--- The input Enclosed Below ---

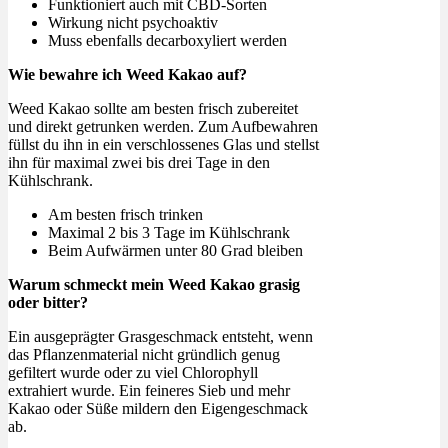
Funktioniert auch mit CBD-Sorten
Wirkung nicht psychoaktiv
Muss ebenfalls decarboxyliert werden
Wie bewahre ich Weed Kakao auf?
Weed Kakao sollte am besten frisch zubereitet
und direkt getrunken werden. Zum Aufbewahren
füllst du ihn in ein verschlossenes Glas und stellst
ihn für maximal zwei bis drei Tage in den
Kühlschrank.
Am besten frisch trinken
Maximal 2 bis 3 Tage im Kühlschrank
Beim Aufwärmen unter 80 Grad bleiben
Warum schmeckt mein Weed Kakao grasig
oder bitter?
Ein ausgeprägter Grasgeschmack entsteht, wenn
das Pflanzenmaterial nicht gründlich genug
gefiltert wurde oder zu viel Chlorophyll
extrahiert wurde. Ein feineres Sieb und mehr
Kakao oder Süße mildern den Eigengeschmack
ab.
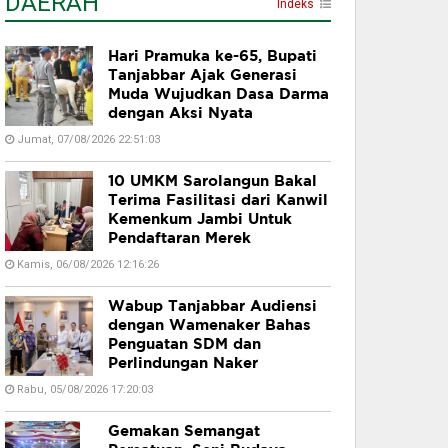
DAERAH
Indeks
Hari Pramuka ke-65, Bupati
Tanjabbar Ajak Generasi
Muda Wujudkan Dasa Darma
dengan Aksi Nyata
Jumat, 07/08/2026 22:51:03
10 UMKM Sarolangun Bakal
Terima Fasilitasi dari Kanwil
Kemenkum Jambi Untuk
Pendaftaran Merek
Kamis, 06/08/2026 12:16:26
Wabup Tanjabbar Audiensi
dengan Wamenaker Bahas
Penguatan SDM dan
Perlindungan Naker
Rabu, 05/08/2026 17:20:03
Gemakan Semangat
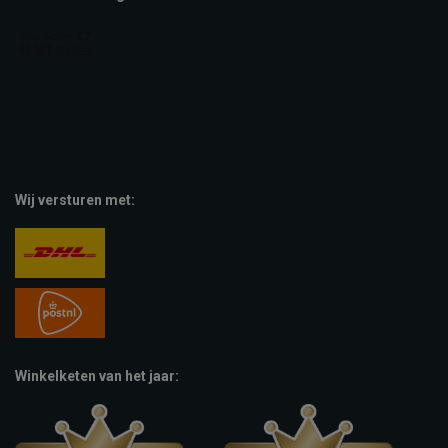
Wij versturen met:
Winkelketen van het jaar:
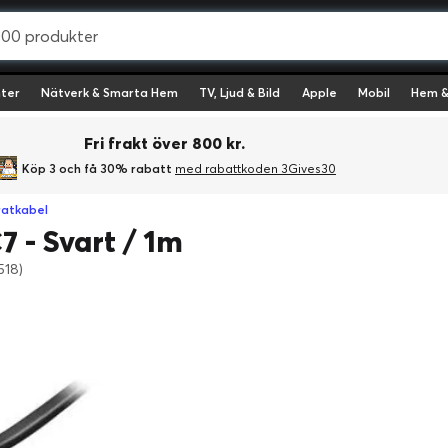
ter
Nätverk & Smarta Hem
TV, Ljud & Bild
Apple
Mobil
Hem &
Fri frakt över 800 kr.
Köp 3 och få 30% rabatt
med rabattkoden 3Gives30
atkabel
 - Svart / 1m
518)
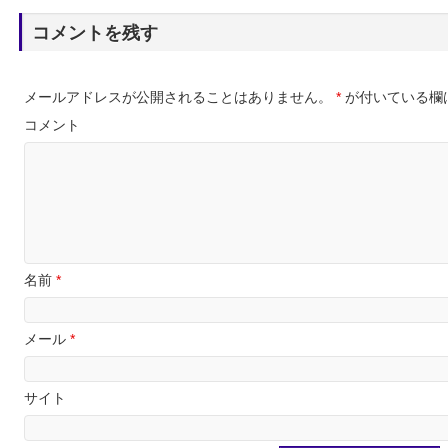
コメントを残す
メールアドレスが公開されることはありません。
*
が付いている欄
コメント
名前
*
メール
*
サイト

--- End of Enclosed The input ---

▶ Work item: All the records need to be printed again exactly as written, though without their pictures.

▶ Expected answer:
Funktioniert auch mit CBD-Sorten
Wirkung nicht psychoaktiv
Muss ebenfalls decarboxyliert werden
Wie bewahre ich Weed Kakao auf?
Weed Kakao sollte am besten frisch zubereitet
und direkt getrunken werden. Zum Aufbewahren
füllst du ihn in ein verschlossenes Glas und stellst
ihn für maximal zwei bis drei Tage in den
Kühlschrank.
Am besten frisch trinken
Maximal 2 bis 3 Tage im Kühlschrank
Beim Aufwärmen unter 80 Grad bleiben
Warum schmeckt mein Weed Kakao grasig
oder bitter?
Ein ausgeprägter Grasgeschmack entsteht, wenn
das Pflanzenmaterial nicht gründlich genug
gefiltert wurde oder zu viel Chlorophyll
extrahiert wurde. Ein feineres Sieb und mehr
Kakao oder Süße mildern den Eigengeschmack
ab.
DAERAH
Indeks
Hari Pramuka ke-65, Bupati
Tanjabbar Ajak Generasi
Muda Wujudkan Dasa Darma
dengan Aksi Nyata
Jumat, 07/08/2026 22:51:03
10 UMKM Sarolangun Bakal
Terima Fasilitasi dari Kanwil
Kemenkum Jambi Untuk
Pendaftaran Merek
Kamis, 06/08/2026 12:16:26
Wabup Tanjabbar Audiensi
dengan Wamenaker Bahas
Penguatan SDM dan
Perlindungan Naker
Rabu, 05/08/2026 17:20:03
Gemakan Semangat
Wij versturen met:
Winkelketen van het jaar:
ter
Nätverk & Smarta Hem
TV, Ljud & Bild
Apple
Mobil
Hem &
Fri frakt över 800 kr.
Köp 3 och få 30% rabatt
med rabattkoden 3Gives30
atkabel
 - Svart / 1m
518)
コメントを残す
メールアドレスが公開されることはありません。
*
が付いている欄
コメント
名前
*
メール
*
サイト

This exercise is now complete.